Characteristics of Several Tsunamigenic Submarine Landslides
Journal article, 2003: Submarine landslides are becoming recognized as a potential source of damaging local tsunamis. However, there are presently few documented case studies of landslide events that have caused historic tsunamis or likely caused prehistoric tsunamis. We present three case studies of submarine landslide environments off the west coast of the United States, including Alaska. Each environment has been imaged using multibeam technology allowing excellent resolution of the morphology of the seafloor. Based on this imagery and the historic record, we document the character of these environments and the resulting tsunamis. In the case of one of the failures, we present a model of the motion of the landslide and the size of tsunami that this motion would have produced.
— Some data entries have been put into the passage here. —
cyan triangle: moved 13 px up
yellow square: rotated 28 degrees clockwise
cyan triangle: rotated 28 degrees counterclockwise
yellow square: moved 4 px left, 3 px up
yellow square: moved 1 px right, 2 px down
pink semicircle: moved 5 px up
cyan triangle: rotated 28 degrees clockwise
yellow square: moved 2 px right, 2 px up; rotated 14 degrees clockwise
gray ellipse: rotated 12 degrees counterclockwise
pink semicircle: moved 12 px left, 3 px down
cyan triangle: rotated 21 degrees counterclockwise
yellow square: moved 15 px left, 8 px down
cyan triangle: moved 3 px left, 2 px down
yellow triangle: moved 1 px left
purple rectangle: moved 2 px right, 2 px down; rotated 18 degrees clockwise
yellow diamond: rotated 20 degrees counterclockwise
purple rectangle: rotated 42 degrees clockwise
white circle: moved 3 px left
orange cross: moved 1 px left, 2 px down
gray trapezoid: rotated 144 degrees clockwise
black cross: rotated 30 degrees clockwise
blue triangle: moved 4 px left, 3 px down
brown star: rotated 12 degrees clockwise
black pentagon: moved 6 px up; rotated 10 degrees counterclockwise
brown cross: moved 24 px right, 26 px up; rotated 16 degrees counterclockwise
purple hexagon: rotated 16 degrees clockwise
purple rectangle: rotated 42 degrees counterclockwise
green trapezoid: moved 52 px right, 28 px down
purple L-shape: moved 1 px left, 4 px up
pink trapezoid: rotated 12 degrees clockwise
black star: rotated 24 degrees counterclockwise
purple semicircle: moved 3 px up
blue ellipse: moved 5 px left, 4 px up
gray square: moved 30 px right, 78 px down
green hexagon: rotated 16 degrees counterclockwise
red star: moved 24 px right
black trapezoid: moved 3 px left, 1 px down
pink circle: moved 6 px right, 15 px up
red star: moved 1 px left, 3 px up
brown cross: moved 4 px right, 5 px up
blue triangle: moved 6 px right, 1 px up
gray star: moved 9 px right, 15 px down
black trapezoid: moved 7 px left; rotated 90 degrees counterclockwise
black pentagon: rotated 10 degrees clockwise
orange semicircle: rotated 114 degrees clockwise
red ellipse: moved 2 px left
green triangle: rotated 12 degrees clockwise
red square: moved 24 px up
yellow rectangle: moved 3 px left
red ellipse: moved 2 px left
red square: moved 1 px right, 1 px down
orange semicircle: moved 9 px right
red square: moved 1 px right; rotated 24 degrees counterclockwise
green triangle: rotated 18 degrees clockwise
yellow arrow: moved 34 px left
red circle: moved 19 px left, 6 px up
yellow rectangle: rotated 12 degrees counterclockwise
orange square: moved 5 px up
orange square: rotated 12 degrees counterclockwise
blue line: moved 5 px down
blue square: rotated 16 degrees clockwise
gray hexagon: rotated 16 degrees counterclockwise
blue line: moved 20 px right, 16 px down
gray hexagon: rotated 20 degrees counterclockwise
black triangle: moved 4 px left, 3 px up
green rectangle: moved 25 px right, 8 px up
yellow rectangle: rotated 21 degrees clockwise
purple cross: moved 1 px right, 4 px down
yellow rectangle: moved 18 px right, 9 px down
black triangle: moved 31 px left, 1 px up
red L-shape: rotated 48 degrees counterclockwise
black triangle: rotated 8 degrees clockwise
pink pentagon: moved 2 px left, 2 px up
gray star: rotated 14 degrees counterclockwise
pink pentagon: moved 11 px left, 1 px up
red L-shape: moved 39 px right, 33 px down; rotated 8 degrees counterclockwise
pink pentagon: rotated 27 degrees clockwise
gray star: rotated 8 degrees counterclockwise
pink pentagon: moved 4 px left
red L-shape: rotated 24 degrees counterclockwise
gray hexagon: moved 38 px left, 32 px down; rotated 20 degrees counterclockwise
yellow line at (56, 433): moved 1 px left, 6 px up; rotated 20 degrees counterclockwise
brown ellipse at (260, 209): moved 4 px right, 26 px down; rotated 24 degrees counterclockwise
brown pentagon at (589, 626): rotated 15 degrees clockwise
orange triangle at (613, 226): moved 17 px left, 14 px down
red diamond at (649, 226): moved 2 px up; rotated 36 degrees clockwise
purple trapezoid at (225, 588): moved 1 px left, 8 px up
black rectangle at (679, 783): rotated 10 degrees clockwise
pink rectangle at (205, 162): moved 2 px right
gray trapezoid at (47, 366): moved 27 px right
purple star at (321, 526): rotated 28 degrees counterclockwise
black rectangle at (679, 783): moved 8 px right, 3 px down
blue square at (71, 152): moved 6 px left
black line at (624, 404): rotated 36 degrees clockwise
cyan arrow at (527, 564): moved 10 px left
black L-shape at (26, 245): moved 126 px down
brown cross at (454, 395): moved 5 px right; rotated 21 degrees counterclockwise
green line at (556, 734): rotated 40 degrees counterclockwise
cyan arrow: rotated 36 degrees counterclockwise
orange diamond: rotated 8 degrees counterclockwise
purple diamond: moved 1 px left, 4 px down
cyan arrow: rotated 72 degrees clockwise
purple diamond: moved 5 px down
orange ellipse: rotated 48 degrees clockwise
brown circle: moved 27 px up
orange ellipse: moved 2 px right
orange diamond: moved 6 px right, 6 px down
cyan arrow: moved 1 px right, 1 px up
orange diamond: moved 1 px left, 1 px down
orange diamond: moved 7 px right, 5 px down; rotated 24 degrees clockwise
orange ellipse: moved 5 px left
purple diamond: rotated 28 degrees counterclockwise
Undersea landslides: extent and significance in the Pacific Ocean, an update
Journal article, 2005: Submarine landslides are known to occur disproportionately in a limited number of environments including fjords, deltas, canyons, volcanic islands and the open continental slope. An evaluation of the progress that has been made in understanding Pacific Ocean submarine landslides over the last 15 years shows that mapping technologies have improved greatly, allowing a better interpretation of landslide features. Some features previously identified as landslides are being reinterpreted by some as sediment waves. Previously underappreciated environments for landslides such as deep-sea trenches are being recognized and lava deltas are being found to be landslide prone. Landslides are also being recognized much more commonly as a potential source of tsunamis. Landslides that have produced tsunamis in the past are being mapped and in some cases modeled. The flow characteristics of turbidity currents produced by landslides in canyon heads have recently been monitored and the source of these failures has been identified using repeated multibeam mapping. Finally, some landslide deposits are being dated as part of assessing risk to coastal cities from landslide-tsunamis.